- Born: West Virginia
- Height: 5 ft 7 in (1.70 m)
- Website: ashlierhey.com

= Ashlie Rhey =

American actress and model (born 1961)

Ashlie Rhey is an American actress and model. She has appeared in many low to medium-budget feature films in many genres.

== Career ==
Rhey was born on August 17, 1961 in Wheeling, West Virginia, but grew up in Ohio. She began acting in films in 1990 after working as a model and returning to Hollywood, California, from Europe. Most of her film roles are 'nudity required' roles in B-movies and are released directly to DVD / Video or appear on cable television channels such as Showtime, Cinemax, and Playboy TV. She has also performed in sketch comedy at The Comedy Store, in the stage production of Nudist Colony Of The Dead and modeled underwater; she is P.A.D.I. certified.

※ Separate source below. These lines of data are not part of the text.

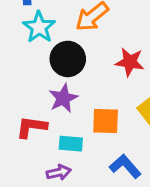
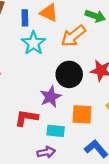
black circle: (68, 59) -> (69, 74), moved

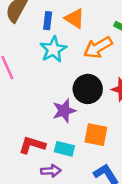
red L-shape: (26, 118) -> (32, 145), moved

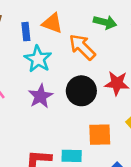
orange arrow: (98, 47) -> (82, 47), turned 88
purple star: (64, 111) -> (41, 96), moved

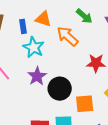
green arrow: (105, 22) -> (84, 16), turned 30
black circle: (81, 91) -> (60, 89), moved

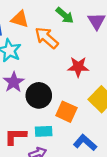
orange square: (85, 104) -> (66, 112), turned 30

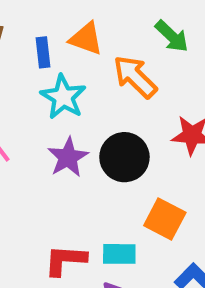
black circle: (39, 95) -> (124, 157), moved

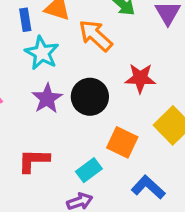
cyan rectangle: (119, 254) -> (89, 170), turned -35
red L-shape: (65, 260) -> (34, 161), moved

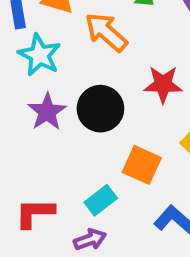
red L-shape: (34, 161) -> (35, 213), moved

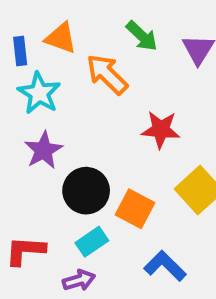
black circle: (100, 109) -> (86, 191), moved

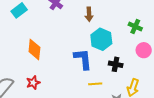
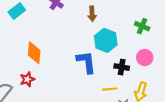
pink circle: (144, 50) -> (145, 58), moved
red star: (33, 83) -> (27, 79), moved
yellow line: (95, 84) -> (110, 89), moved

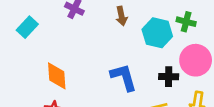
cyan hexagon: (106, 40) -> (157, 33), moved
pink circle: (145, 58) -> (196, 60), size x1.5

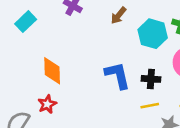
brown arrow: (121, 16) -> (118, 15), turned 48
black cross: (169, 77) -> (151, 79), moved

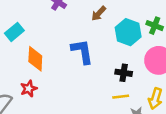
cyan rectangle: (26, 22) -> (14, 32), moved
blue L-shape: (118, 75) -> (82, 51), moved

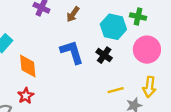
brown arrow: (99, 14) -> (73, 14), moved
black cross: (124, 73) -> (104, 55), moved, turned 35

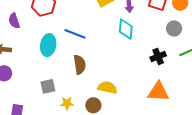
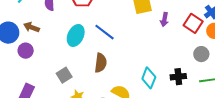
cyan diamond: (126, 29) -> (149, 78), moved
gray square: (48, 86) -> (64, 75), turned -35

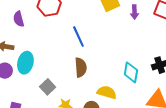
blue line: (105, 32) -> (78, 36), turned 40
cyan ellipse: (76, 35) -> (25, 63), moved

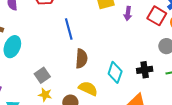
brown semicircle: (81, 67) -> (81, 59), moved
gray square: (48, 87) -> (42, 75), moved

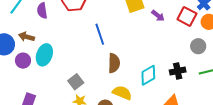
purple arrow: (128, 14) -> (158, 16), turned -56
cyan diamond: (115, 72) -> (148, 75), turned 45

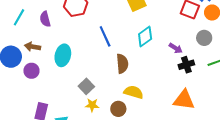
purple arrow: (158, 16) -> (176, 48), moved
cyan ellipse: (44, 55) -> (63, 55), moved
cyan diamond: (148, 75) -> (145, 37), moved

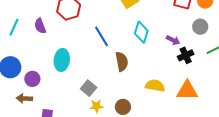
cyan diamond: (145, 37) -> (141, 32), turned -30
brown arrow: (32, 47) -> (24, 98), moved
yellow semicircle: (134, 92) -> (155, 86), moved

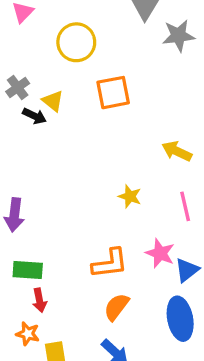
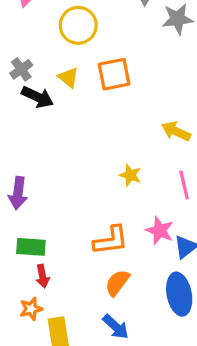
yellow triangle: (53, 101) -> (68, 77), moved
black arrow: (34, 116) -> (38, 97), size x1.4
orange star: (28, 334) -> (31, 309), turned -30

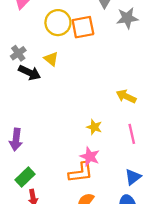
orange square: (114, 74) -> (83, 27), moved
pink star: (160, 231) -> (90, 157), moved
green rectangle: (31, 247) -> (25, 177), turned -48

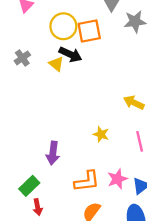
black arrow: (30, 73) -> (70, 54), moved
purple arrow: (16, 140) -> (53, 153), moved
pink star: (90, 157) -> (117, 179), moved, turned 30

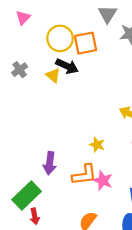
pink star: (117, 179) -> (103, 181), moved, turned -30
orange L-shape: (87, 181) -> (84, 175), moved
green rectangle: (29, 186) -> (27, 196), size x1.4

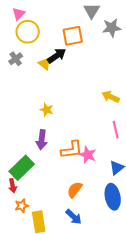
yellow circle: (60, 38) -> (28, 32), moved
black arrow: (67, 66) -> (57, 56), turned -60
yellow star: (97, 145) -> (47, 110), moved
red arrow: (35, 216) -> (13, 186), moved

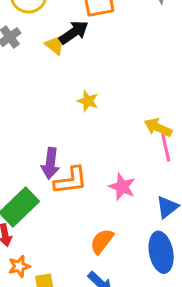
yellow arrow: (111, 97) -> (158, 128), moved
yellow star: (47, 110) -> (88, 101), moved
orange L-shape: (72, 150) -> (71, 181), moved

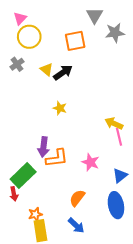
black arrow: (74, 32) -> (63, 72), moved
yellow star: (88, 101) -> (60, 108), moved
orange star: (19, 266) -> (35, 214), moved

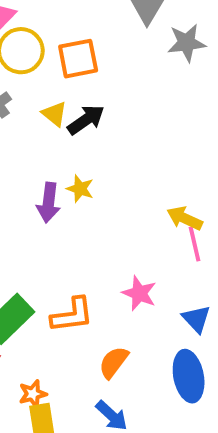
orange square: (75, 41) -> (78, 59), moved
purple arrow: (44, 147) -> (48, 203), moved
orange L-shape: (57, 158) -> (72, 315), moved
blue triangle: (120, 176) -> (196, 319), turned -35

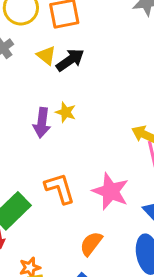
pink star: (139, 293) -> (111, 191), size x1.4
orange L-shape: (72, 315) -> (60, 188), moved, turned -100

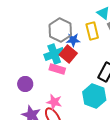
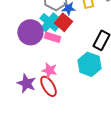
cyan cross: (54, 54) -> (49, 22), turned -30
purple circle: (25, 84) -> (30, 32), moved, size x1.6

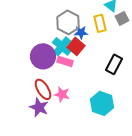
cyan hexagon: (89, 64) -> (102, 103), moved
red ellipse: (48, 86) -> (43, 89), moved

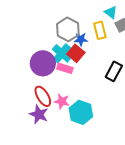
cyan hexagon: (102, 103) -> (81, 112), moved

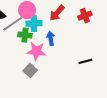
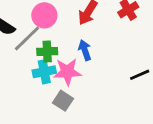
cyan cross: (34, 23) -> (44, 72), moved

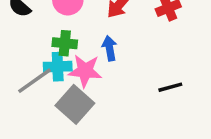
gray line: (27, 38) -> (35, 81), moved
gray square: (63, 101) -> (75, 104), size x1.5

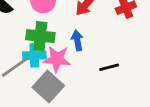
green cross: (65, 43) -> (40, 36), size x1.4
black line: (170, 87) -> (109, 67), moved

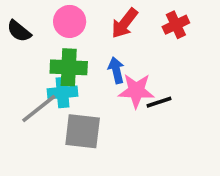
pink star: (57, 59) -> (136, 91), moved
gray square: (48, 87) -> (83, 131), turned -32

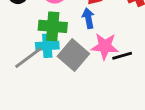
blue arrow: (116, 70) -> (88, 18), moved
gray square: (83, 131) -> (73, 55), moved, turned 32

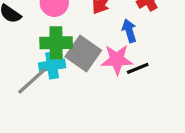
blue arrow: (88, 18) -> (129, 31), moved
gray square: (73, 55) -> (83, 53), moved

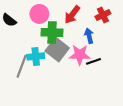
green cross: (56, 43) -> (52, 33), moved
gray line: (32, 81) -> (22, 66), turned -30

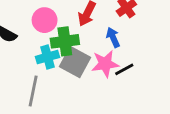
cyan cross: (36, 56) -> (48, 57), moved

Rhey is perhaps most well known for her starring role in Bikini Drive-In which was directed by Fred Olen Ray. In addition, she has appeared in 7 editions of Playboy Special Editions, as well as the movies Draculina, Femme Fatales and Celebrity Skin.

She continues to follow her lifelong passion for comedic performance by producing her online web series sitcom Daisy Power and her stand up comedy.